Data supplied:
◇ ◇ ◇ ◇ ◇

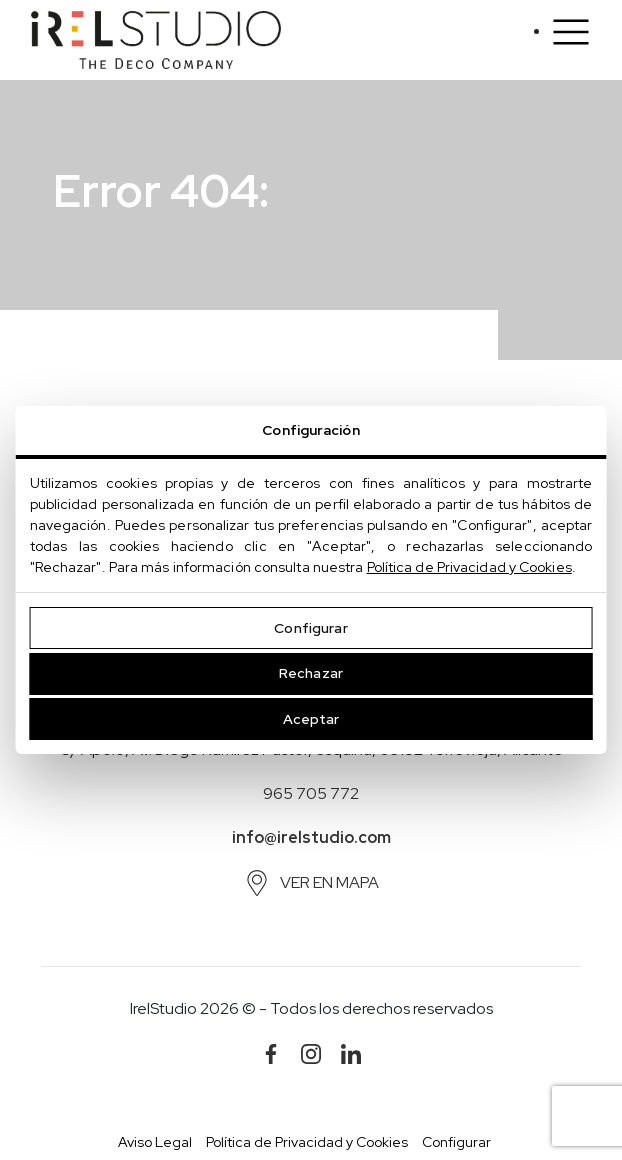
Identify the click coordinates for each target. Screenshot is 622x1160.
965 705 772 (311, 793)
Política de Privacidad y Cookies (469, 567)
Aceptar (311, 719)
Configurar (310, 628)
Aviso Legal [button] (155, 1142)
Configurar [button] (456, 1142)
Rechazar (311, 673)
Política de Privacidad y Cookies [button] (307, 1142)
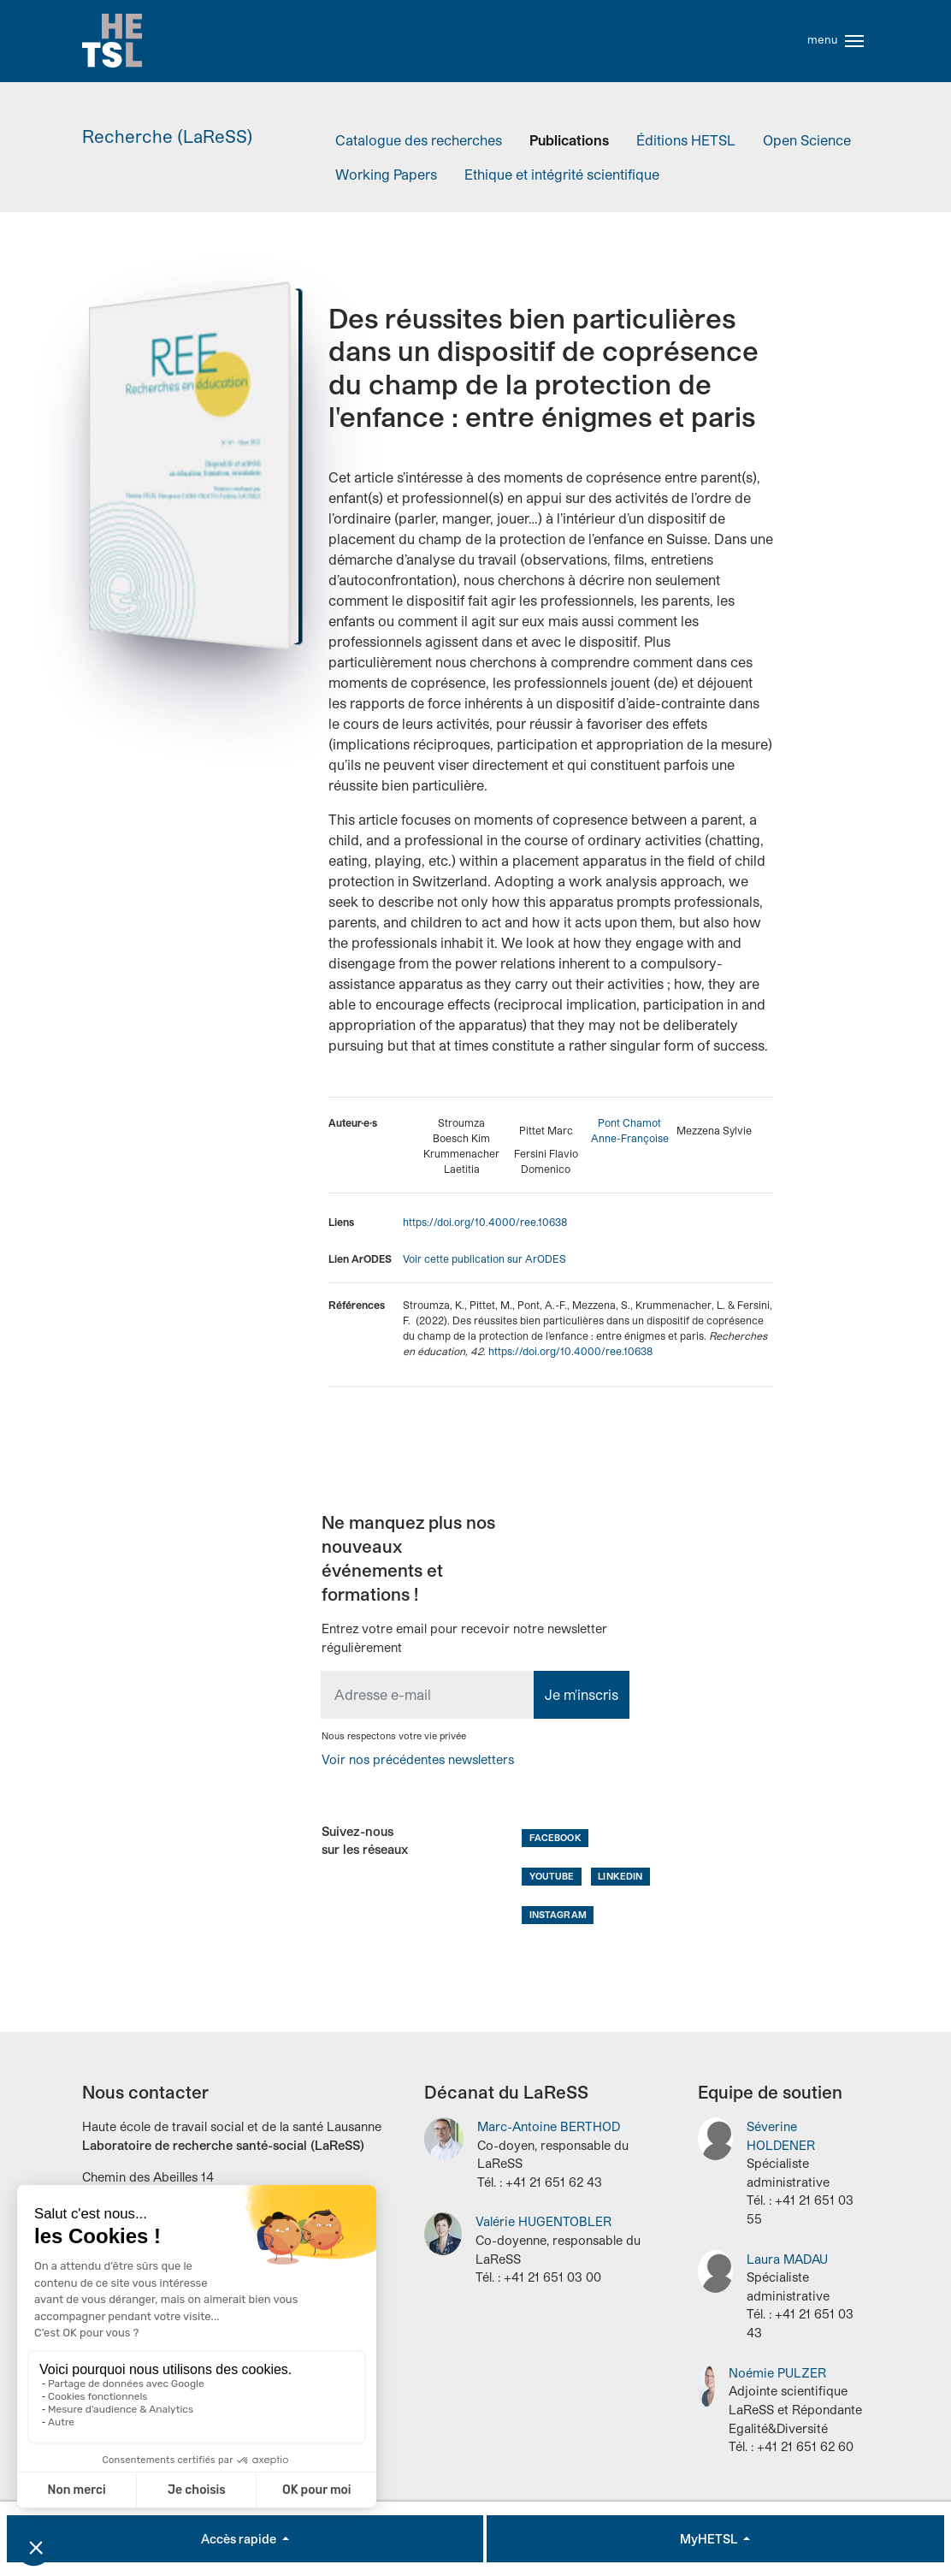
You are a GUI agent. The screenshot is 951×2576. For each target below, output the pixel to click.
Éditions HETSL (685, 140)
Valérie (543, 2221)
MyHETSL (710, 2539)
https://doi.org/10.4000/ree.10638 (485, 1222)
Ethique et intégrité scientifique (561, 174)
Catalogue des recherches (418, 140)
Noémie (777, 2373)
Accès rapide (240, 2539)
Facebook (555, 1837)
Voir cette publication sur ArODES (484, 1258)
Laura (787, 2259)
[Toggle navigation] (854, 41)
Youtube (552, 1875)
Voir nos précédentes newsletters (418, 1759)
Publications (569, 140)
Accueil (112, 41)
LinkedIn (620, 1875)
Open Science (807, 140)
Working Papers (386, 174)
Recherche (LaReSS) (167, 136)
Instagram (558, 1914)
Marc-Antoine (548, 2126)
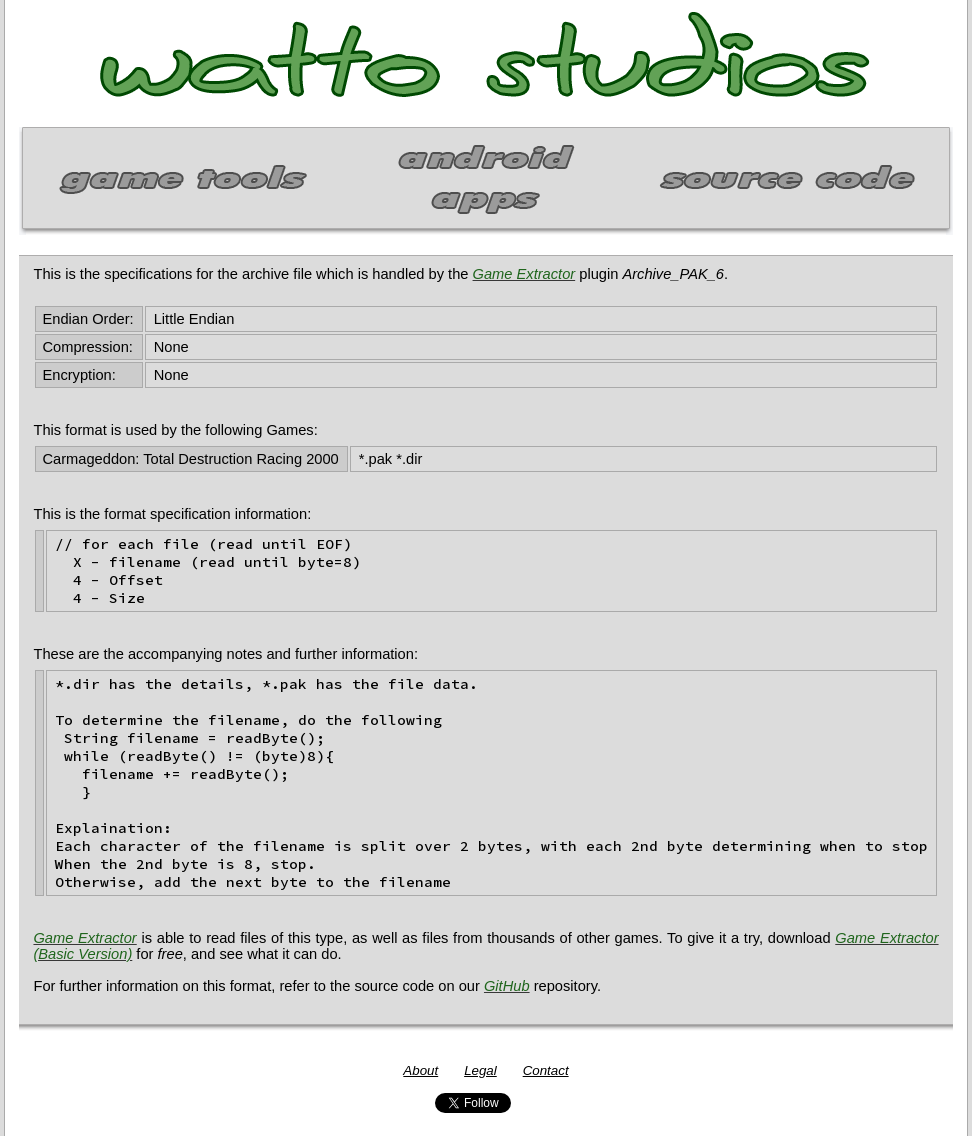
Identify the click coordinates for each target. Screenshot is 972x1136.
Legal (480, 1070)
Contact (546, 1070)
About (420, 1070)
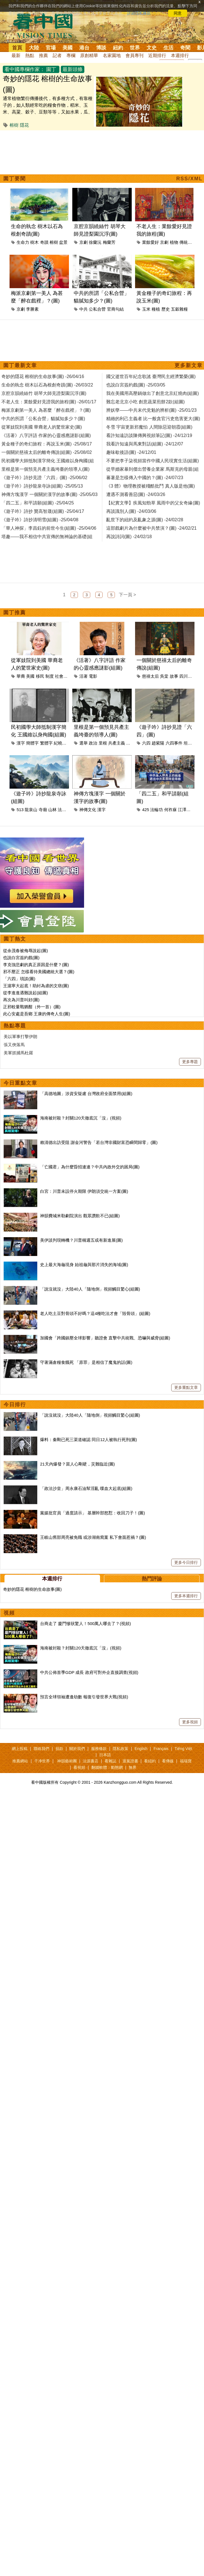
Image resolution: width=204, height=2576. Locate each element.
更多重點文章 (186, 1387)
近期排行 (157, 55)
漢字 (21, 743)
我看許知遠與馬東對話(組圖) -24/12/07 (144, 444)
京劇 (83, 242)
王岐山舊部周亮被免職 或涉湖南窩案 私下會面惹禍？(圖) (93, 1537)
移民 (40, 676)
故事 (174, 676)
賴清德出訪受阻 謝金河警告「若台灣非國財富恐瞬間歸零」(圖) (98, 1142)
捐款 (59, 1748)
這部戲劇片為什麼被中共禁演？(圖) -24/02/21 (151, 528)
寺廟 (43, 809)
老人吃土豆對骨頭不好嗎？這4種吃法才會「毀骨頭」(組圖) (95, 1313)
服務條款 (99, 1748)
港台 (84, 48)
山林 (52, 809)
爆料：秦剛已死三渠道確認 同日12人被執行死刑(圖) (88, 1439)
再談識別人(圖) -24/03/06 (131, 511)
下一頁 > (127, 594)
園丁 (51, 69)
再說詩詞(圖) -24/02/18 (129, 536)
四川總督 (187, 676)
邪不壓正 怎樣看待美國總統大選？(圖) (38, 971)
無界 (132, 1767)
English (141, 1748)
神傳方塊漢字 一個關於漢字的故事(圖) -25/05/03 (49, 494)
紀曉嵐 (60, 743)
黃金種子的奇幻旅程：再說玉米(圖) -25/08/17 (46, 444)
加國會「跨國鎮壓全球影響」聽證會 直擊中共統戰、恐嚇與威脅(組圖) (105, 1337)
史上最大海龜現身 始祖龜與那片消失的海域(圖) (84, 1264)
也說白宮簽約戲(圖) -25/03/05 (135, 385)
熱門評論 (152, 1578)
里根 (103, 743)
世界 (135, 48)
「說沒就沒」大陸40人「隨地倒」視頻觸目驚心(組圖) (90, 1289)
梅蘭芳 (109, 242)
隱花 (24, 125)
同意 (178, 13)
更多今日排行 (186, 1562)
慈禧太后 (150, 676)
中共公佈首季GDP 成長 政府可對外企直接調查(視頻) (89, 1672)
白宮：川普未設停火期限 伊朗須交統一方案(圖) (84, 1191)
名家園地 (112, 55)
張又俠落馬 (14, 1044)
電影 (93, 676)
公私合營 (97, 309)
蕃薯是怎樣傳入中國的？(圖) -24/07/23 (144, 477)
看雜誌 (110, 1761)
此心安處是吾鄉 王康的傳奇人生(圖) (36, 1013)
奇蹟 (44, 242)
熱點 (29, 55)
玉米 (146, 309)
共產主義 (116, 743)
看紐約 (150, 1761)
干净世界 (42, 1761)
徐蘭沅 (95, 242)
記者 (57, 55)
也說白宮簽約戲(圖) (21, 957)
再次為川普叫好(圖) (21, 999)
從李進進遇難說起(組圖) (25, 992)
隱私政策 (120, 1748)
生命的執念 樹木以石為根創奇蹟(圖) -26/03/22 (47, 385)
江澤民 (184, 809)
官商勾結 (115, 309)
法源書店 (90, 1761)
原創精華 (89, 55)
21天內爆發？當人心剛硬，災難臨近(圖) (77, 1464)
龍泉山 (31, 809)
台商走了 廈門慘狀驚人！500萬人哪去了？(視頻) (85, 1623)
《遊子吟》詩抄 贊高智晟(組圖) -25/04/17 (42, 511)
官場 (51, 48)
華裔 (21, 676)
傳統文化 (187, 242)
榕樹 (14, 125)
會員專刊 (134, 55)
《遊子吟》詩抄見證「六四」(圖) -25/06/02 (44, 477)
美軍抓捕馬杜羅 (18, 1052)
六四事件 (174, 743)
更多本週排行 (186, 1596)
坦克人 (190, 743)
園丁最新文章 (20, 365)
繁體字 (46, 743)
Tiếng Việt (183, 1748)
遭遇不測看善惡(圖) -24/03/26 (135, 494)
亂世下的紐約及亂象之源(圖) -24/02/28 (144, 519)
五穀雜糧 (179, 309)
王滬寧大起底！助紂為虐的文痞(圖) (36, 985)
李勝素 (32, 309)
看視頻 (79, 1767)
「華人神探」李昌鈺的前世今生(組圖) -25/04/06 (48, 528)
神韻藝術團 (67, 1761)
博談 (101, 48)
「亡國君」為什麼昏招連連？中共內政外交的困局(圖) (90, 1166)
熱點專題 (15, 1025)
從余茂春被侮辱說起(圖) (25, 950)
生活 (168, 48)
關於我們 (77, 1748)
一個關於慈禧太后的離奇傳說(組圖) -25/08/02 (46, 452)
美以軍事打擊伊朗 (20, 1036)
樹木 (34, 242)
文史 (152, 48)
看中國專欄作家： (24, 69)
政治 (93, 743)
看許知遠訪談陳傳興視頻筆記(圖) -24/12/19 (149, 435)
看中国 (46, 25)
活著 (83, 676)
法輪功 (64, 809)
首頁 (17, 48)
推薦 (43, 55)
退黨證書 (130, 1761)
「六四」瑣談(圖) (19, 978)
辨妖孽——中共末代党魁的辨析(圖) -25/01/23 (151, 410)
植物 (174, 242)
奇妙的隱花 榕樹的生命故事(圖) (32, 1589)
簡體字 (32, 743)
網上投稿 (19, 1748)
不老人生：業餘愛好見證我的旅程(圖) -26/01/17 (48, 401)
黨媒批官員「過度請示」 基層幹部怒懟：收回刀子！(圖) (92, 1512)
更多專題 (190, 1061)
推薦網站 (20, 1761)
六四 (146, 743)
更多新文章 (189, 365)
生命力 (23, 242)
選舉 (83, 743)
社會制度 (63, 676)
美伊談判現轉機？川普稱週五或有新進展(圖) (81, 1240)
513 (20, 809)
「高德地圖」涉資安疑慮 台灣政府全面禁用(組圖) (86, 1093)
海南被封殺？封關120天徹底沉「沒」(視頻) (80, 1118)
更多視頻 (190, 1722)
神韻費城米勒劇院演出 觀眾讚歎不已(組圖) (80, 1215)
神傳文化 (87, 809)
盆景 (63, 242)
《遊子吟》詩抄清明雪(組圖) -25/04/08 (39, 519)
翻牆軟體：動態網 (107, 1767)
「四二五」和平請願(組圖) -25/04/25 (37, 502)
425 (145, 809)
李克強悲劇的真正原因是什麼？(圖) (36, 964)
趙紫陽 (158, 743)
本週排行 (180, 55)
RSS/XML (189, 178)
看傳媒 (168, 1761)
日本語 (105, 1755)
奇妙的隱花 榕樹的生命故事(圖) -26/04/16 (42, 376)
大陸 (34, 48)
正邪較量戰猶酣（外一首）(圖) (32, 1006)
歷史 (165, 309)
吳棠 (164, 676)
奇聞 (185, 48)
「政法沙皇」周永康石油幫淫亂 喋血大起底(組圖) (86, 1488)
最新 (15, 55)
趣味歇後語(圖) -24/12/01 (131, 452)
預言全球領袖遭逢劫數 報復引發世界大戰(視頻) (84, 1696)
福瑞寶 (186, 1761)
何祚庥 (170, 809)
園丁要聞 (14, 178)
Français (161, 1748)
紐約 (118, 48)
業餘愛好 (150, 242)
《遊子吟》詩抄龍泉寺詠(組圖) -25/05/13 (42, 486)
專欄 (70, 55)
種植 (156, 309)
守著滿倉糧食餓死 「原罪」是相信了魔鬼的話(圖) (86, 1362)
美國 (67, 48)
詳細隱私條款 (139, 13)
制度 (49, 676)
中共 (83, 309)
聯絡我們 (41, 1748)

◇ ◇ ◇ ◇ ◇

Please output exactly the lines between the one holding "里根 (103, 743)" and the one holding "龍泉山 (31, 809)" in the records above, inclusive, and nothing more.

Result of this task:
里根 (103, 743)
世界 (135, 48)
「說沒就沒」大陸40人「隨地倒」視頻觸目驚心(組圖) (90, 1289)
梅蘭芳 (109, 242)
隱花 (24, 125)
同意 (178, 13)
更多今日排行 (186, 1562)
慈禧太后 (150, 676)
中共公佈首季GDP 成長 政府可對外企直接調查(視頻) (89, 1672)
白宮：川普未設停火期限 伊朗須交統一方案(圖) (84, 1191)
名家園地 (112, 55)
張又俠落馬 (14, 1044)
電影 (93, 676)
公私合營 (97, 309)
蕃薯是怎樣傳入中國的？(圖) -24/07/23 (144, 477)
看雜誌 (110, 1761)
此心安處是吾鄉 王康的傳奇人生(圖) (36, 1013)
奇蹟 (44, 242)
熱點 (29, 55)
玉米 (146, 309)
共產主義 (116, 743)
看紐約 (150, 1761)
干净世界 (42, 1761)
徐蘭沅 (95, 242)
記者 (57, 55)
也說白宮簽約戲(圖) (21, 957)
再次為川普叫好(圖) (21, 999)
從李進進遇難說起(組圖) (25, 992)
隱私政策 (120, 1748)
生命的執念 樹木以石為根創奇蹟(圖) -26/03/22 (47, 385)
江澤民 (184, 809)
官商勾結 (115, 309)
法源書店 (90, 1761)
原創精華 (89, 55)
21天內爆發？當人心剛硬，災難臨近(圖) (77, 1464)
龍泉山 (31, 809)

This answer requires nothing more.